## [Data]
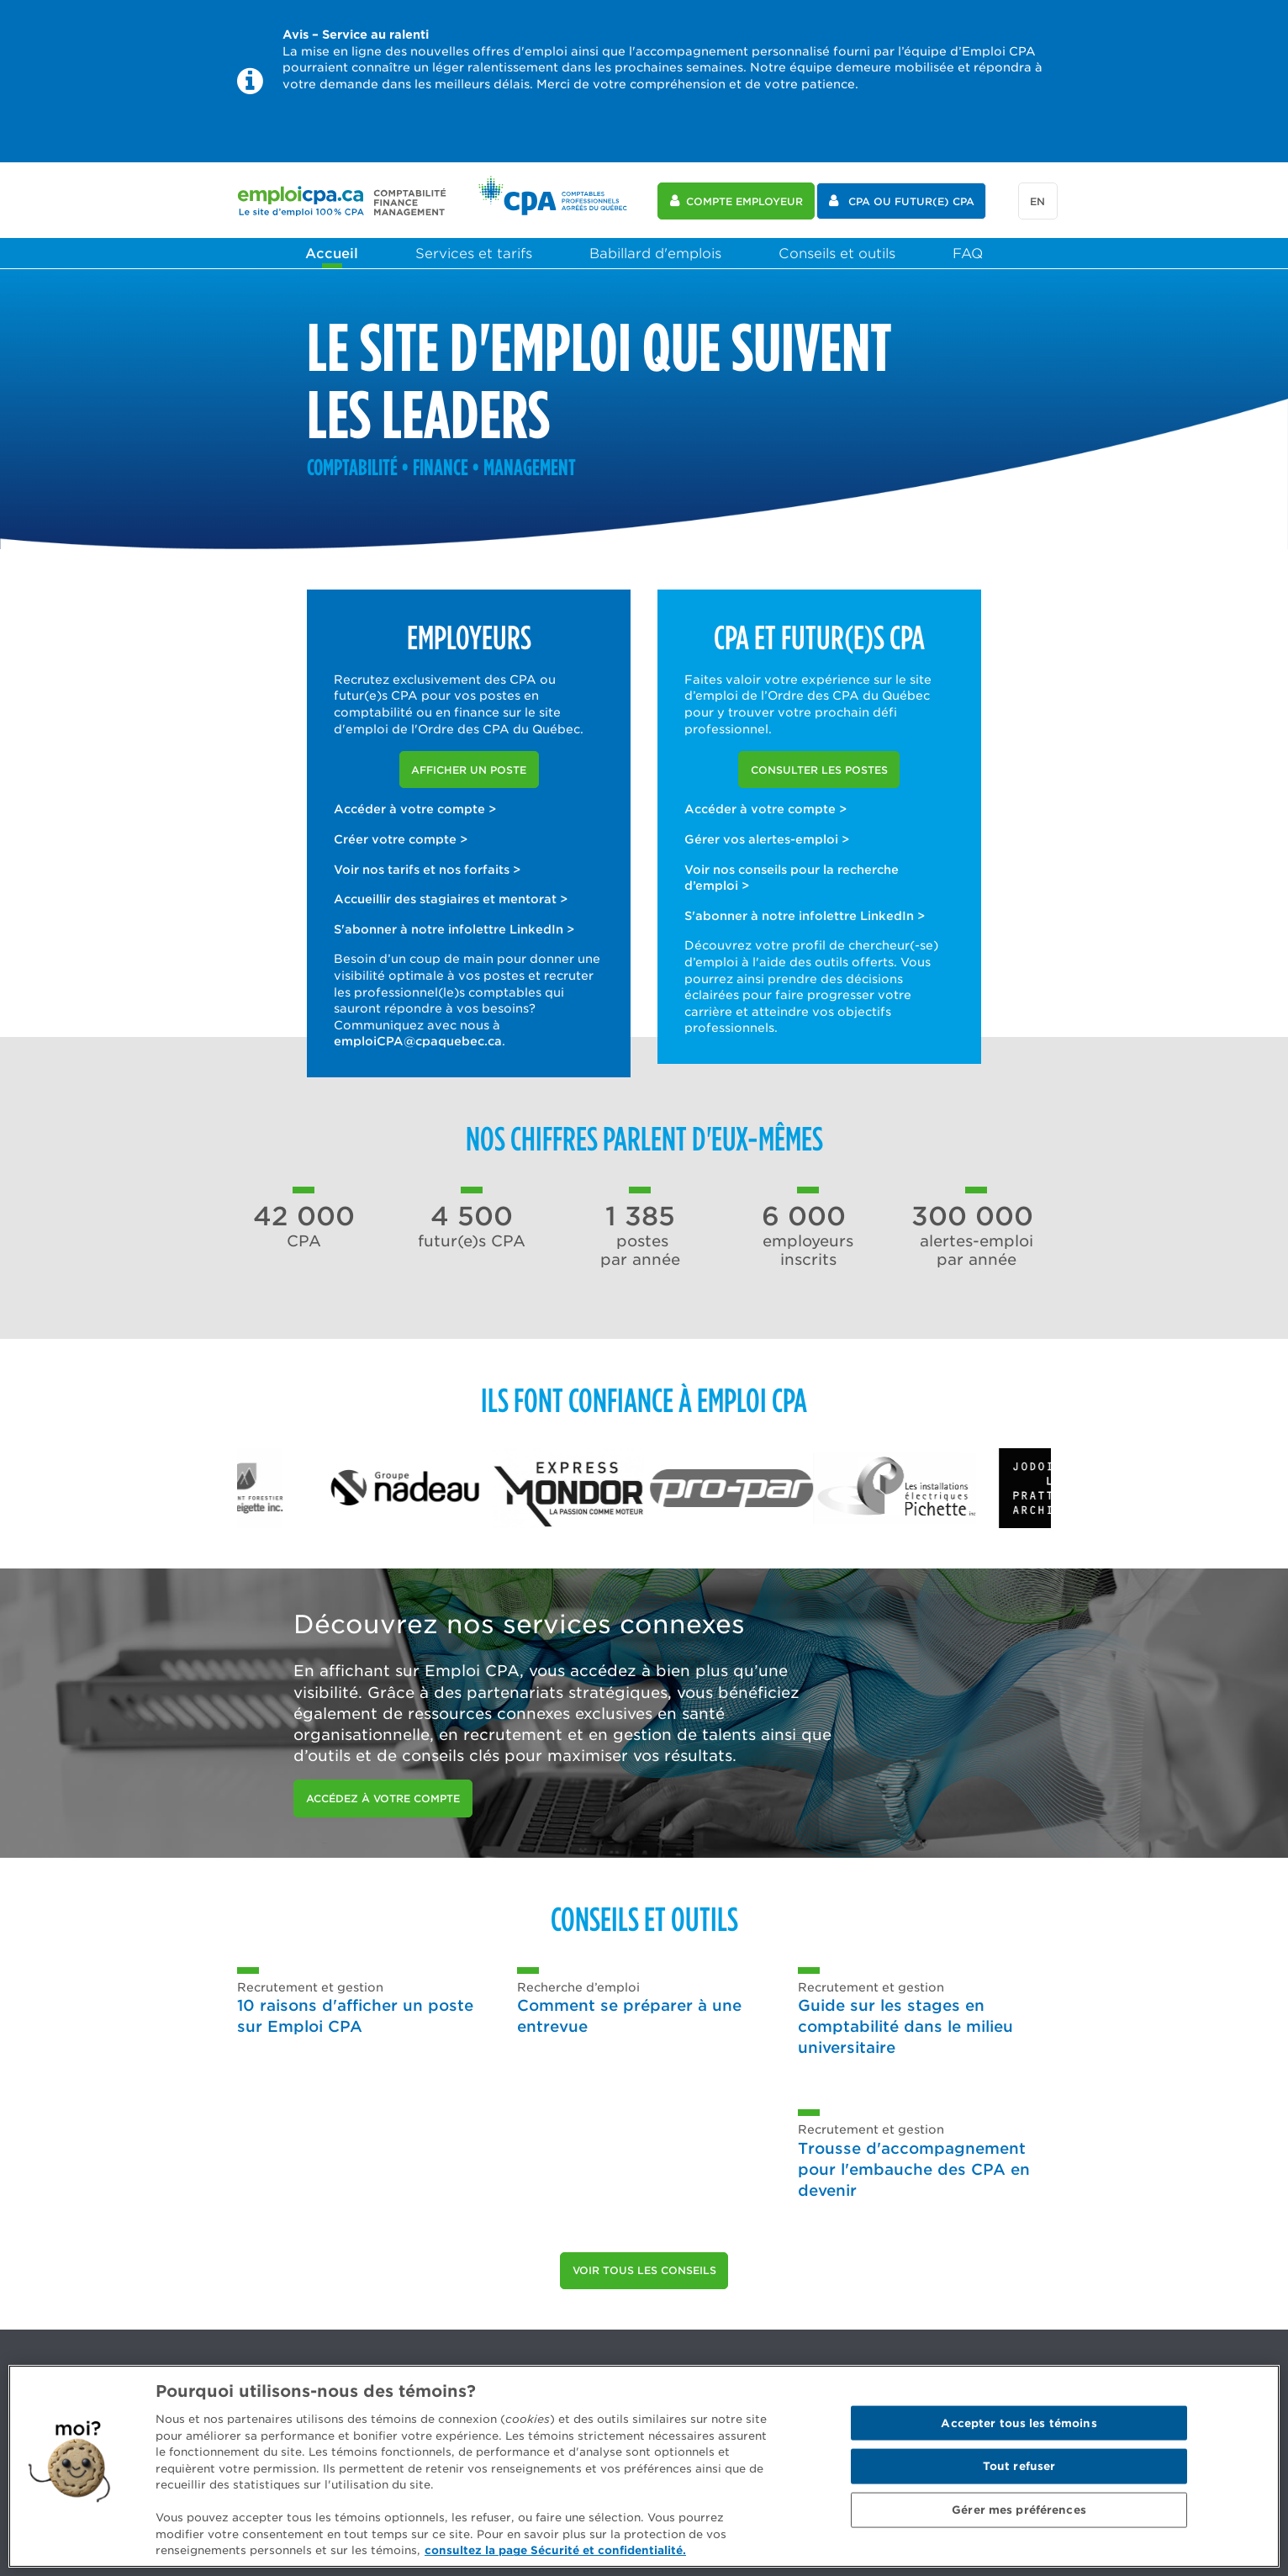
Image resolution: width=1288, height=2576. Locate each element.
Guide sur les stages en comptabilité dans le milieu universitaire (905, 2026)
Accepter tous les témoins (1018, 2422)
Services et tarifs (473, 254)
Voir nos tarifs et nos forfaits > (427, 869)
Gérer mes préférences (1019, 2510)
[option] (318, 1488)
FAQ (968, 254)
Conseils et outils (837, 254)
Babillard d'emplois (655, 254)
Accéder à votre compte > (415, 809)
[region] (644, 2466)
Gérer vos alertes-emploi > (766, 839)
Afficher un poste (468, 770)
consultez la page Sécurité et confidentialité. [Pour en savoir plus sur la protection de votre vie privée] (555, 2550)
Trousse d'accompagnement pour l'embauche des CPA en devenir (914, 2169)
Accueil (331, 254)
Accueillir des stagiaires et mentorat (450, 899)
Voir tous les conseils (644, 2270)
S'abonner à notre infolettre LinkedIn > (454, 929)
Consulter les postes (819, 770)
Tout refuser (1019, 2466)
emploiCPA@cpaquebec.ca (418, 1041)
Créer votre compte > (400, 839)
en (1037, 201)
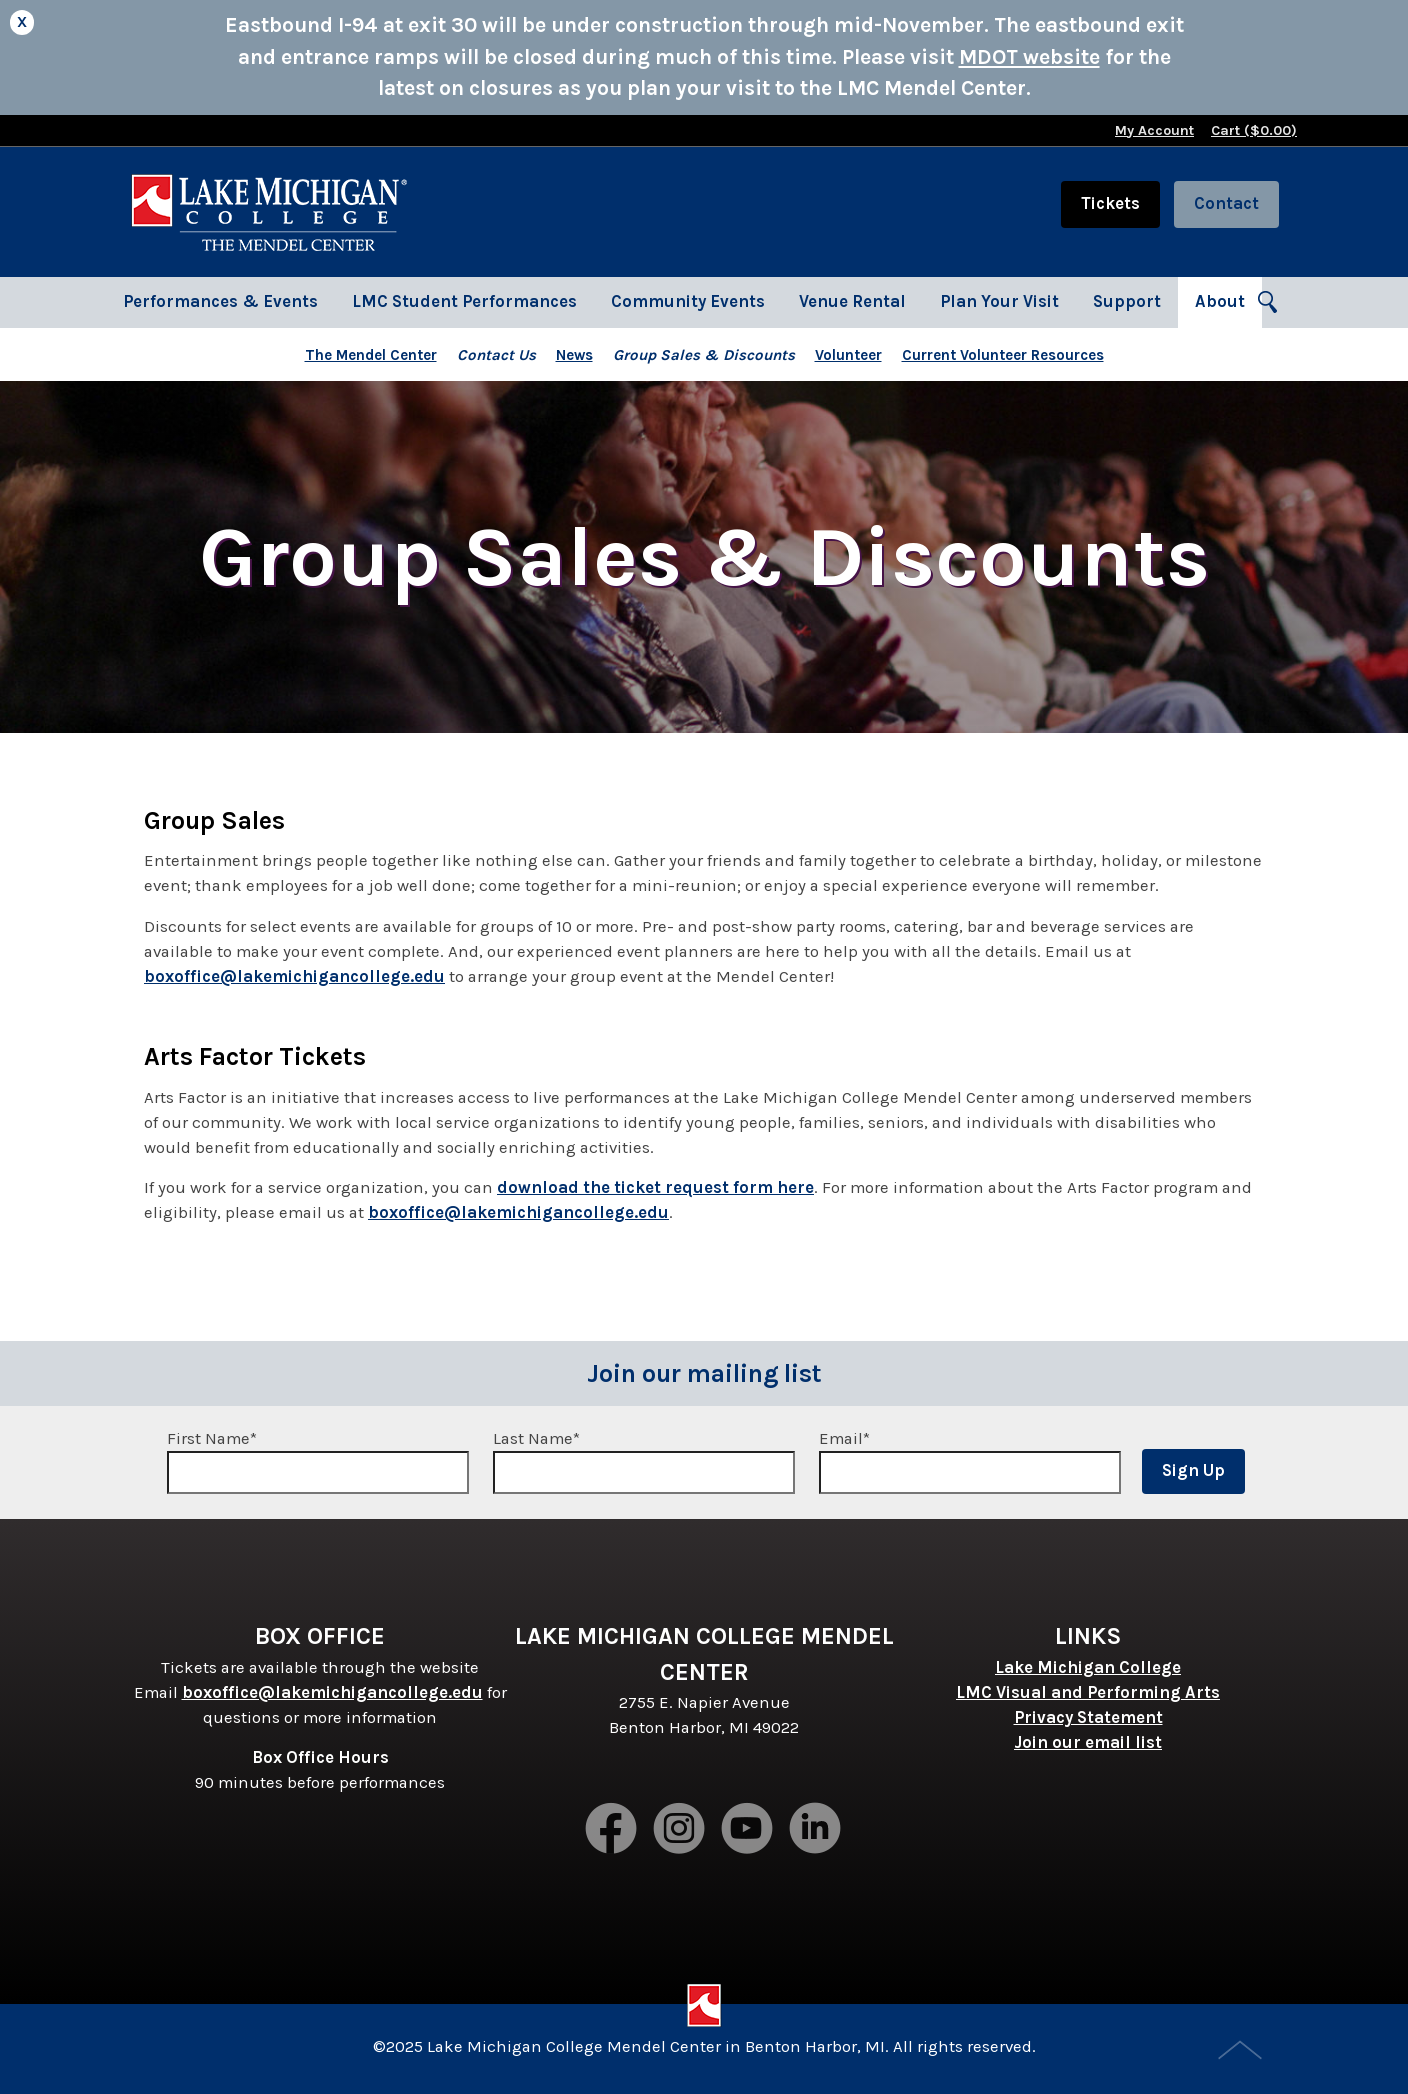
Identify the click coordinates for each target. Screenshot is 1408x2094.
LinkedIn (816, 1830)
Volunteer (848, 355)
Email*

## [Task objective]
Reproduce the entire listing above precisely, but keep the images out.

## [Completed exercise]
Image resolution: width=1288, height=2576. Locate each element.
Guide sur les stages en comptabilité dans le milieu universitaire (905, 2026)
Accepter tous les témoins (1018, 2422)
Services et tarifs (473, 254)
Voir nos tarifs et nos forfaits > (427, 869)
Gérer mes préférences (1019, 2510)
[option] (318, 1488)
FAQ (968, 254)
Conseils et outils (837, 254)
Babillard d'emplois (655, 254)
Accéder à votre compte > (415, 809)
[region] (644, 2466)
Gérer vos alertes-emploi > (766, 839)
Afficher un poste (468, 770)
consultez la page Sécurité et confidentialité. [Pour en savoir plus sur la protection de votre vie privée] (555, 2550)
Trousse d'accompagnement pour l'embauche des CPA en devenir (914, 2169)
Accueil (331, 254)
Accueillir des stagiaires et mentorat (450, 899)
Voir tous les conseils (644, 2270)
S'abonner à notre infolettre LinkedIn > (454, 929)
Consulter les postes (819, 770)
Tout refuser (1019, 2466)
emploiCPA@cpaquebec.ca (418, 1041)
Créer votre compte > (400, 839)
en (1037, 201)
Identify the click coordinates for each target. Screenshot is 1408x2094.
LinkedIn (816, 1830)
Volunteer (848, 355)
Email*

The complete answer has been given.